SkillRouter shows routing quality drops sharply when the skill body is hidden from retrieval in large overlapping registries.For large registries, use full-text indexing or body-aware reranking offline, then inject only the selected skill at runtime.
AgentSkillOS shows tree-based retrieval and DAG-based orchestration outperform flat skill invocation at ecosystem scale.When private and marketplace skill counts grow, organize skills hierarchically and compose them as workflows instead of dumping more choices into context.
Wild skill-usage studies show benefits become fragile when agents must retrieve from large uncurated skill pools, but query-specific refinement can recover performance.Per-wallet improvement should refine skills against the exact recovered question and nearby real tasks.
Skill-Inject and related security papers show malicious skill files can trigger harmful tool use, data exfiltration, and supply-chain attacks.Skills must be treated as executable supply-chain artifacts, with provenance, scan, trust, and permission boundaries.

Primary sources:

Benchmarking With Real GitHub Work

The ai_research benchmark infrastructure is the measurement layer for research-grade evaluation of code-facing skill changes.

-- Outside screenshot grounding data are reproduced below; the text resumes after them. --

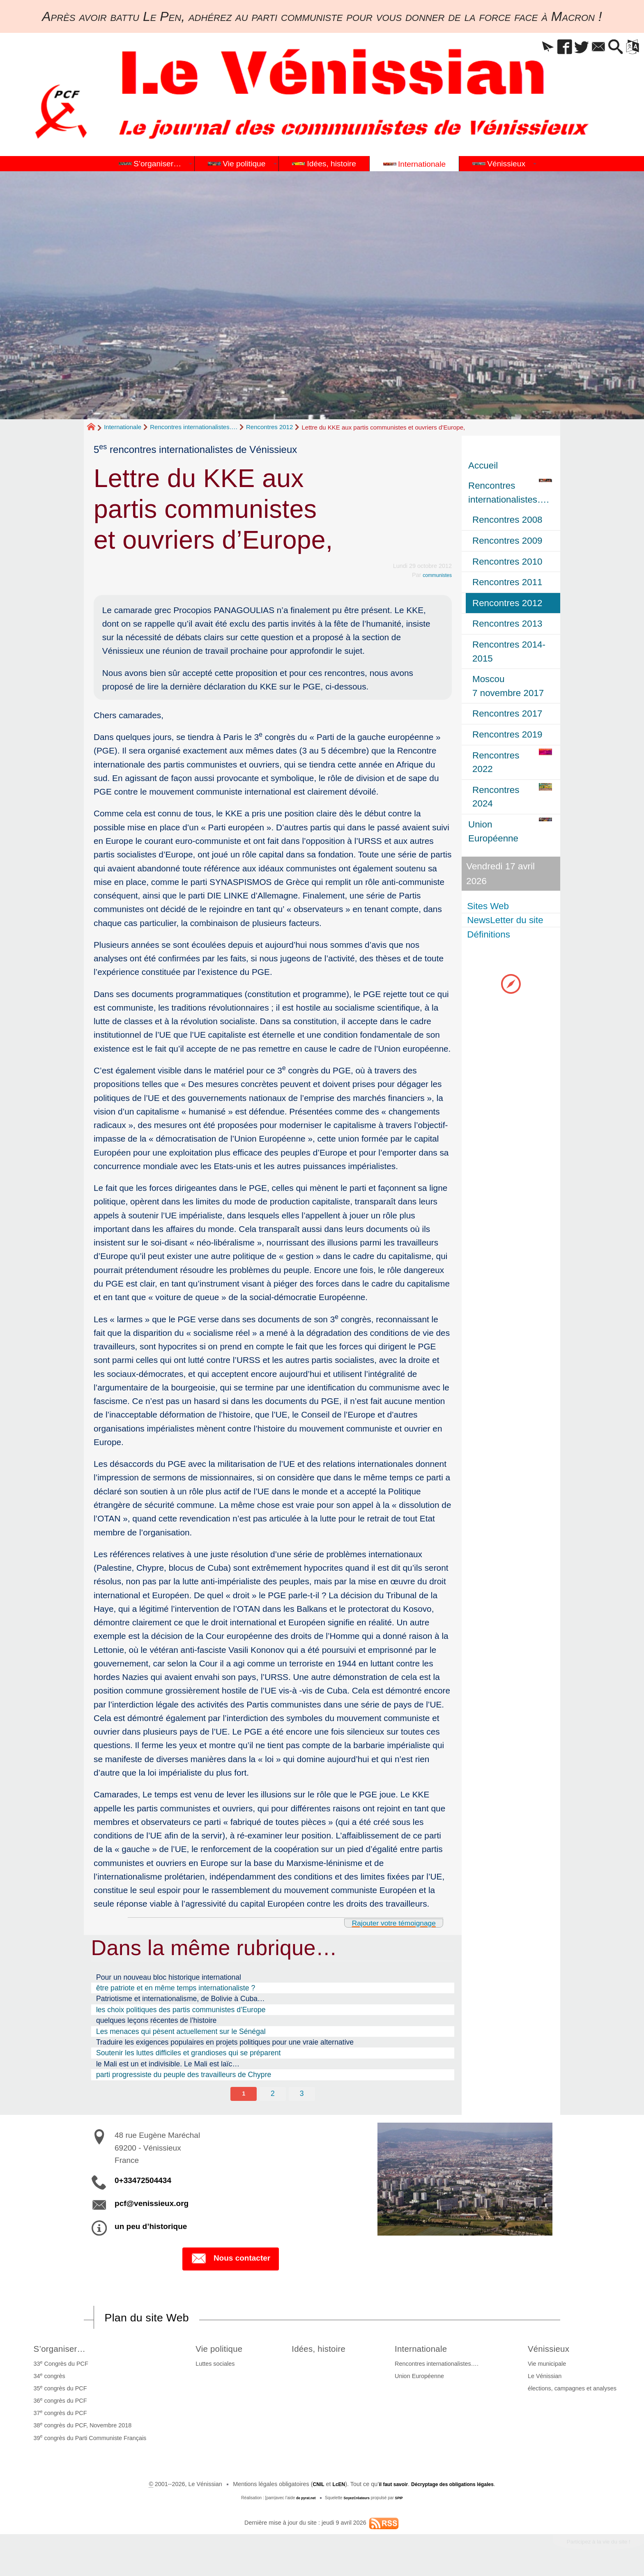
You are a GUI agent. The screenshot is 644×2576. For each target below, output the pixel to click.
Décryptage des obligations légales (457, 2487)
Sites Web (489, 906)
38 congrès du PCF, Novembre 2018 (81, 2428)
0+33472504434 (143, 2181)
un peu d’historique (151, 2227)
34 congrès (47, 2378)
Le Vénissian (547, 2379)
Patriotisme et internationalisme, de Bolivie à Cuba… (180, 1999)
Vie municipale (549, 2367)
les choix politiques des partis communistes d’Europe (181, 2010)
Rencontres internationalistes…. (193, 426)
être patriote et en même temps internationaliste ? (175, 1988)
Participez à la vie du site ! (589, 2546)
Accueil (483, 465)
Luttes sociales (208, 2367)
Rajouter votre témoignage (384, 1922)
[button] (524, 47)
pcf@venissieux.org (152, 2204)
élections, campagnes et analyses (574, 2391)
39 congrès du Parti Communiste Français (88, 2440)
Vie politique (217, 2350)
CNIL (306, 2487)
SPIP (403, 2501)
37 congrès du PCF (58, 2416)
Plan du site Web (155, 2319)
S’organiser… (63, 2350)
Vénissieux (555, 2350)
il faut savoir (387, 2487)
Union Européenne (425, 2379)
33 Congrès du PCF (59, 2366)
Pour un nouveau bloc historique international (168, 1977)
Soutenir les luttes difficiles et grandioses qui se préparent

The strongest evaluation path is TDD-verified GitHub replay:

  1. Pick a real closed issue or merged PR.
  2. Pin the base commit and close commit.
  3. Author a narrow test that fails at the base commit and passes at the close commit.
  4. Replay the same task with the baseline skill set and the candidate skill set.
  5. Promote only if the candidate improves or preserves red-green correctness, does not over-engineer the diff, does not introduce security risk, and does not exceed cost limits.

This gives RickyData a legitimate research track rooted in actual development work instead of synthetic preference scores alone. The admin A/B system remains useful for answer quality, while code-facing skills use execution-based gates when a task has testable repository behavior.